REQUIRED ACTION
The result should be the lines from the one holding "lı ve namazlarına" to the final line of the records below, repeated exactly and with no pictures.

DATA FOR PROCESSING
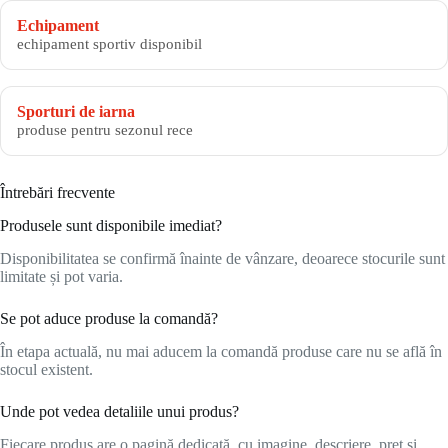
Echipament
echipament sportiv disponibil
Sporturi de iarna
produse pentru sezonul rece
Întrebări frecvente
Produsele sunt disponibile imediat?
Disponibilitatea se confirmă înainte de vânzare, deoarece stocurile sunt
limitate și pot varia.
Se pot aduce produse la comandă?
În etapa actuală, nu mai aducem la comandă produse care nu se află în
stocul existent.
Unde pot vedea detaliile unui produs?
Fiecare produs are o pagină dedicată, cu imagine, descriere, preț și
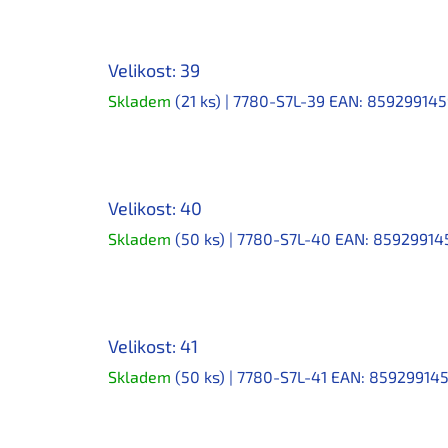
Velikost: 39
Skladem
(21 ks)
| 7780-S7L-39
EAN:
859299145
Velikost: 40
Skladem
(50 ks)
| 7780-S7L-40
EAN:
85929914
Velikost: 41
Skladem
(50 ks)
| 7780-S7L-41
EAN:
85929914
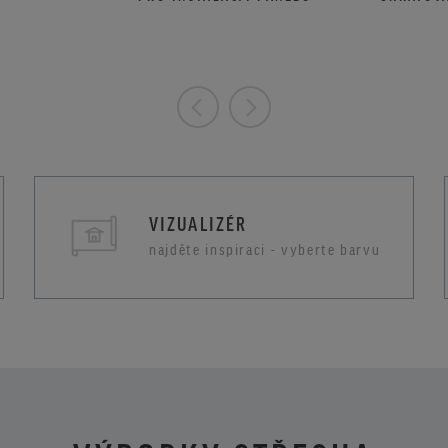
VIZUALIZÉR
najděte inspiraci - vyberte barvu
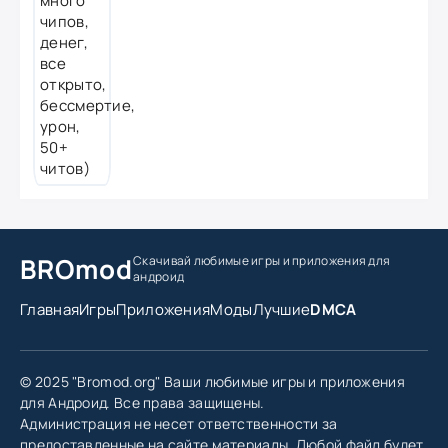
BROmod
Скачивай любимые игры
и приложения для
андроид
Главная
Игры
Приложения
Моды
Лучшие
DMCA
© 2025 "Bromod.org" Ваши любимые игры и приложения
для Андроид. Все права защищены.
Администрация не несет ответственности за
предоставленные на сайте материалы. Любой файл будет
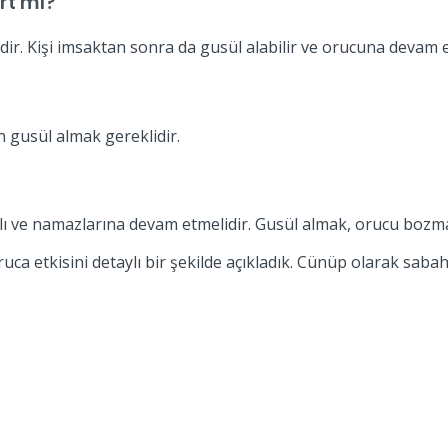
rt mı?
r. Kişi imsaktan sonra da gusül alabilir ve orucuna devam e
 gusül almak gereklidir.
lı ve namazlarına devam etmelidir. Gusül almak, orucu bozm
oruca etkisini detaylı bir şekilde açıkladık. Cünüp olarak s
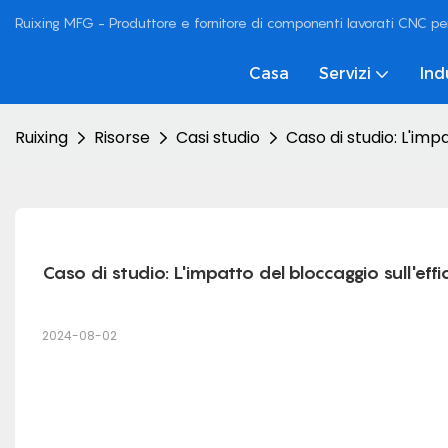
Ruixing MFG - Produttore e fornitore di componenti lavorati CNC pe
Casa
Servizi
Ind
Ruixing
Risorse
Casi studio
Caso di studio: L'imp
Caso di studio: L'impatto del bloccaggio sull'ef
2024-08-02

RESULT OF THE TASK
lı ve namazlarına devam etmelidir. Gusül almak, orucu bozm
oruca etkisini detaylı bir şekilde açıkladık. Cünüp olarak s
Ruixing MFG - Produttore e fornitore di componenti lavorati CNC pe
Casa
Servizi
Ind
Ruixing
Risorse
Casi studio
Caso di studio: L'imp
Caso di studio: L'impatto del bloccaggio sull'ef
2024-08-02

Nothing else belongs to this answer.